Pumpkin skin is edible and you don't have to peel it off, depending on the recipe you're making. If you're making pumpkin puree, you'll want to peel the pumpkin to get rid of the tough skin. But if you're steaming pumpkin to use as a side dish or some such, feel free to steam it with the skin on (just make sure to wash the pumpkin first).
2. Core the Pumpkin
Cut the pumpkin in half with a sharp chef's knife. Use a large metal spoon to remove the pumpkin seeds and stringy innards from the pumpkin halves.
3. Chop the Pumpkin
Chop the pumpkin flesh into 2-inch-square cubes with a chef's knife.
4. Set Up Your Steamer
Set a steamer basket into a large pot. Fill the pot with water until the water just touches the bottom of the basket.
5. Add Your Pumpkin
Place the pumpkin cubes in the steamer basket and set the lid on the pot.
6. Bring Water to a Boil
Set the pot on the stove and turn the burner to medium heat.

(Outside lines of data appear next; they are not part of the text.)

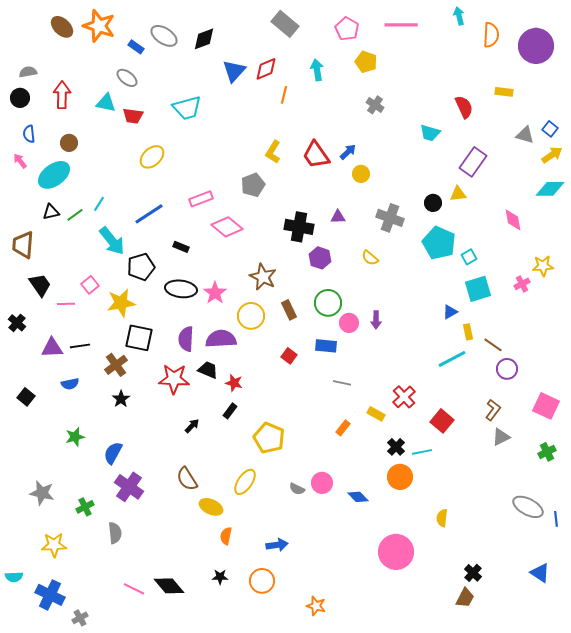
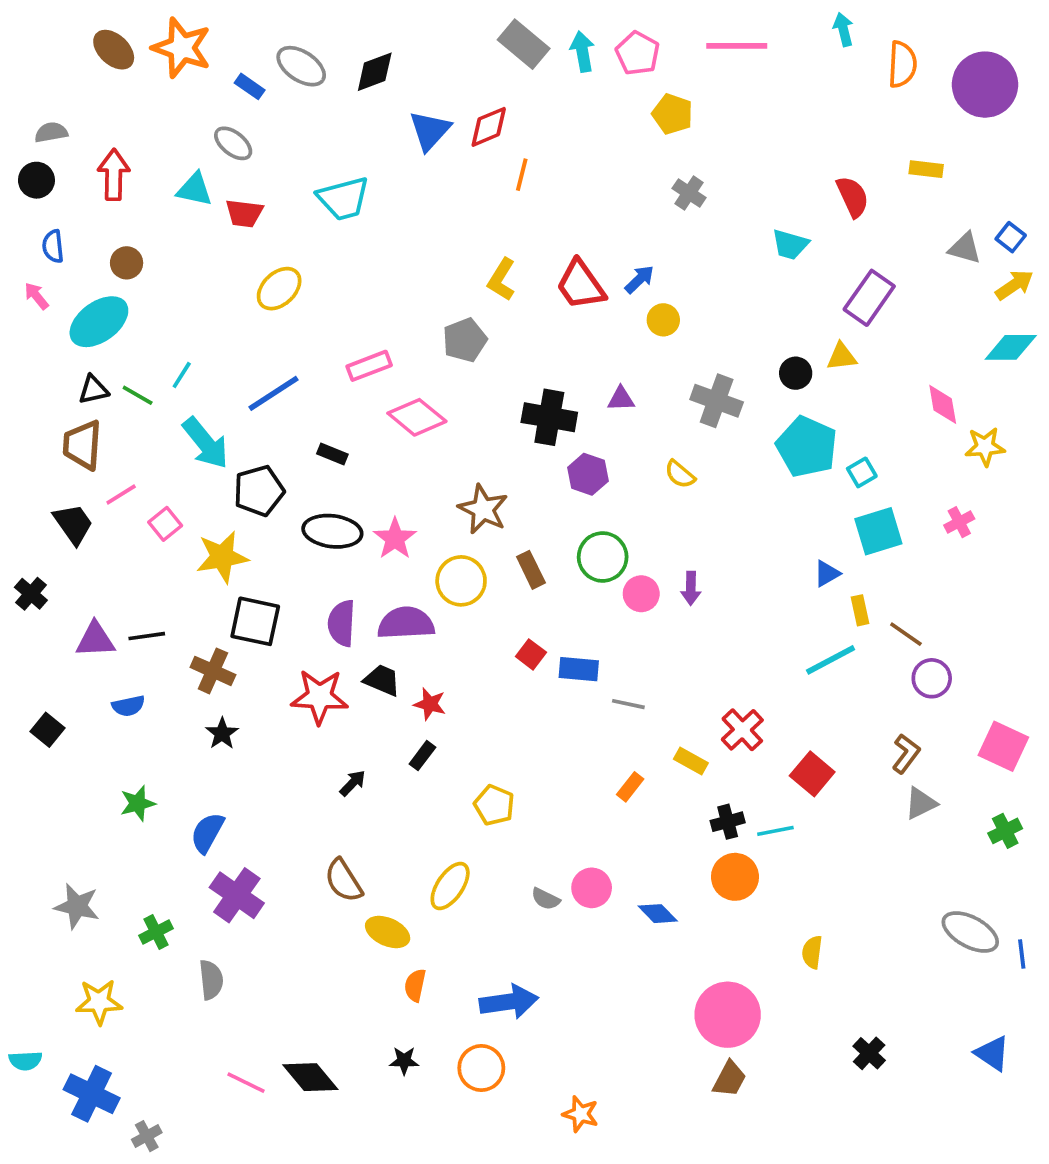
cyan arrow: (317, 70) -> (582, 51), moved
green line: (75, 215) -> (138, 395), turned 66
brown trapezoid: (23, 245) -> (82, 445), moved
yellow star: (543, 266) -> (985, 447), moved
pink line: (66, 304) -> (121, 494), moved, turned -30
blue rectangle: (326, 346) -> (579, 669), moved
brown cross: (116, 365) -> (213, 671), turned -30
yellow pentagon: (269, 438) -> (494, 805), size x0.7
black cross: (396, 447) -> (728, 822), turned 30
blue arrow: (277, 545) -> (509, 1002), size x1.4
brown trapezoid: (465, 598) -> (729, 1079), moved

Bring the water to a boil.
7. Steam the Pumpkin
Reduce the heat and simmer the water for 25 minutes.
8. Check for Doneness
Stick a fork into a pumpkin cube to check for doneness. The pumpkin will be soft when cooked. It can take up to 40 minutes for the pumpkin to be fully cooked.
9. Remove From Steamer
Remove the steamer basket from the pot and pour the pumpkin chunks into a bowl.
10. Mash the Pumpkin (Optional)
Puree the mixture with a stick blender or potato masher if you are replacing canned pumpkin puree with the freshly cooked pumpkin.
Do not cook a pumpkin that has already been carved. Once cut, pumpkins begin to develop mold.